My time in Yakima was quite surprising. I could really have spent a few more weeks there and may seriously need to consider returning. In a week I ended up on the front page of their local newspaper, on the radio and offering a public lecture – one that was seemingly quite well received. The impact and appreciation of the conversations were evident in our conversation with Carole and Steve over dinner our last night in Yakima…but also the question about next steps. Can churches be a resource to this conversation? I appreciated Steve’s skepticism and Carole’s desire for seizing opportunities.
I went to Yakima with the agenda of leading a Bible study with a group of immigrant women and spending time in the fields picking. The Bible study did take place, although with a much smaller group than I had envisioned. Was it the timing (during picking season)? The topic? (People are leery of church conversations and conversions, and perhaps just as much about talking openly about immigration). Still the conversation was rich and more than I could possibly absorb in the time that we spent together. Getting out to pick in the fields was another story.

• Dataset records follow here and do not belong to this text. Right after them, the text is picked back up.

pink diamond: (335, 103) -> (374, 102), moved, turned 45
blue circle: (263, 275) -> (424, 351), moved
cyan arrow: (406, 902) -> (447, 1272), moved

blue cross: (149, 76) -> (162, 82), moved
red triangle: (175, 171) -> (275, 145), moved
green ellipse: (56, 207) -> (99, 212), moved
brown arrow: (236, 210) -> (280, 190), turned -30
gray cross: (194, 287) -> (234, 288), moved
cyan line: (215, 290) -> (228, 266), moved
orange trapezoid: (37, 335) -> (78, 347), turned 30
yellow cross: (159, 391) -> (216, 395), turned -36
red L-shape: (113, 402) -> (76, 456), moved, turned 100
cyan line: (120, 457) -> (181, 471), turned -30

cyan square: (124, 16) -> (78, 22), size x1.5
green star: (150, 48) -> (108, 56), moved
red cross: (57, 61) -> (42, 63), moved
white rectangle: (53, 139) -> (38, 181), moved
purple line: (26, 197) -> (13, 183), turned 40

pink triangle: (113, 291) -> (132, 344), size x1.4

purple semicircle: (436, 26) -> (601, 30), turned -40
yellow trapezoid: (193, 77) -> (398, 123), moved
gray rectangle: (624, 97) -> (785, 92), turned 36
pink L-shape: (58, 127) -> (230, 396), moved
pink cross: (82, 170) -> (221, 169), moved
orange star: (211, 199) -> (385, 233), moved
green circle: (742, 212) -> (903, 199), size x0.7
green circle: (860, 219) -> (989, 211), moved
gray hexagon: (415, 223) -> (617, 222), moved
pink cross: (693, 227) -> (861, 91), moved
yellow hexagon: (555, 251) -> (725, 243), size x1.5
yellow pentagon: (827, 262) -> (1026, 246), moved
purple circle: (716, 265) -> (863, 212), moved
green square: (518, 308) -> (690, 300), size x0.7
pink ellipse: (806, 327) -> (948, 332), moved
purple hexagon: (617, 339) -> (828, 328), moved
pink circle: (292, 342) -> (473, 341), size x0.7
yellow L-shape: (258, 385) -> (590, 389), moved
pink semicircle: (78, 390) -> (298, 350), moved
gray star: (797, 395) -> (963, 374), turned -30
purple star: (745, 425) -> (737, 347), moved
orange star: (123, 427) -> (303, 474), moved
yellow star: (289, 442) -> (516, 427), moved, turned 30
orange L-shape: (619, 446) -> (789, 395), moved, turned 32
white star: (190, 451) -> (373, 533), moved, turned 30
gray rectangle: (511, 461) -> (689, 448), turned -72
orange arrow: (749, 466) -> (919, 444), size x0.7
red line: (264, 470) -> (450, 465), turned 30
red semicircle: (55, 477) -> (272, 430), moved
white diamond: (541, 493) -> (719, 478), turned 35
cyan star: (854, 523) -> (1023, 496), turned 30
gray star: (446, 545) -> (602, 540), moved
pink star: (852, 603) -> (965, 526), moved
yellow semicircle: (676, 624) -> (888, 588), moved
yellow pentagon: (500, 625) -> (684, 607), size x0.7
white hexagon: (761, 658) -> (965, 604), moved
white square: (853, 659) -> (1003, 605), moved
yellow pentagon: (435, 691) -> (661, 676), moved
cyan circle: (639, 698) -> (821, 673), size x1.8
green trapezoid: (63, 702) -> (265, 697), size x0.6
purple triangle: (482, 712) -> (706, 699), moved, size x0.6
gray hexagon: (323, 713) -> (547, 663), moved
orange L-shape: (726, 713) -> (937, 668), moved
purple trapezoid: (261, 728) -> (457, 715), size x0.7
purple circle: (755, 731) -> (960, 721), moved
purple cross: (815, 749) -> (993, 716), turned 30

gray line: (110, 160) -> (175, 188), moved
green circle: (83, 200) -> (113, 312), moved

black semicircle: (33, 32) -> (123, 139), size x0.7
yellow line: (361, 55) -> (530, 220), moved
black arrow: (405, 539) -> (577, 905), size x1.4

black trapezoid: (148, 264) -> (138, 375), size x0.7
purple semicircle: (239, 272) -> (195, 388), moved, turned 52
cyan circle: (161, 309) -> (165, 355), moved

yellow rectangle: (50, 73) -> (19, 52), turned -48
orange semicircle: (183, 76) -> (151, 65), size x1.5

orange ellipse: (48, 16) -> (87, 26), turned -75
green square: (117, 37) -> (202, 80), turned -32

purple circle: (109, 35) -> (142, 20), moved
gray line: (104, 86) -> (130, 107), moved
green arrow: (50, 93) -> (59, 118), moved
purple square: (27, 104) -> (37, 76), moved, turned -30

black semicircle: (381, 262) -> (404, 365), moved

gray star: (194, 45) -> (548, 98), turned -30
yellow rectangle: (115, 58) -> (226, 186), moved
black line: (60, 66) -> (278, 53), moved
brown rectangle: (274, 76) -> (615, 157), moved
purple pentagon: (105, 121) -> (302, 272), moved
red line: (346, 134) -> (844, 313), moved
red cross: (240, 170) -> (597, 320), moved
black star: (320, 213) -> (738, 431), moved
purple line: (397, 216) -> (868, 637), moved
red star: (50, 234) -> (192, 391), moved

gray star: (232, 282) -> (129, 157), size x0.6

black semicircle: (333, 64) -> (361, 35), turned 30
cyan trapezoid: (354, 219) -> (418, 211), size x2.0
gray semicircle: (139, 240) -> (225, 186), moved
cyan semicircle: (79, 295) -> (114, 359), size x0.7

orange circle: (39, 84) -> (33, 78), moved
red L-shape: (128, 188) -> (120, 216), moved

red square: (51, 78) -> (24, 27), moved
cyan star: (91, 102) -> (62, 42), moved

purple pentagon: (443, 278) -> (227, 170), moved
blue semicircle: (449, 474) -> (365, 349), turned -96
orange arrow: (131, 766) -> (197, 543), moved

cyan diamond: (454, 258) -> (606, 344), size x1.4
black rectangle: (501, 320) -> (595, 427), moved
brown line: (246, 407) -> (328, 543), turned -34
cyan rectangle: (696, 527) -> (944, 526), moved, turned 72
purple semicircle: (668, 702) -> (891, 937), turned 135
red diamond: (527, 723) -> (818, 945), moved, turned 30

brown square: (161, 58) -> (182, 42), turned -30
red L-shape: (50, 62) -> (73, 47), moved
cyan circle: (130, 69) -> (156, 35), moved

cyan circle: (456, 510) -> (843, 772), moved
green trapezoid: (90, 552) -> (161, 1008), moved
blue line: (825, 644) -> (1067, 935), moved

I can’t quite put my finger on why it didn’t happen. The arrangements I had made fell through because of the uncertainty and complexity of the harvest. In one case, the family ended up not picking the fruit at all because there is too much fruit in the market, and their crop had some issues and therefore the promised buyer didn’t want it. In another case, the grower I think grew cold feet about having me out there, so said instead he didn’t want to take work away from the folks who work for him regularly for whom this season is financially so significant. A number of other growers I contacted didn’t follow up. I could just have gone out myself to a large grower and asked for work, and I am sure that I would have found some, but I found myself hardly able to keep up with the connections I was making. I had incredible conversations with a wide variety of people and truly was just beginning to scratch the surface.
In the Bible study – like in the interview conversations and then later in the lecture – the challenge remains how to make this type of conversation happen and available to others. Carole’s reactions – and to some extent the reaction of others – was to place much of the reason for the nature of the conversation on me and the particulars of language, presence, style, etc. How do I write/create resources that can help others “do this at home”?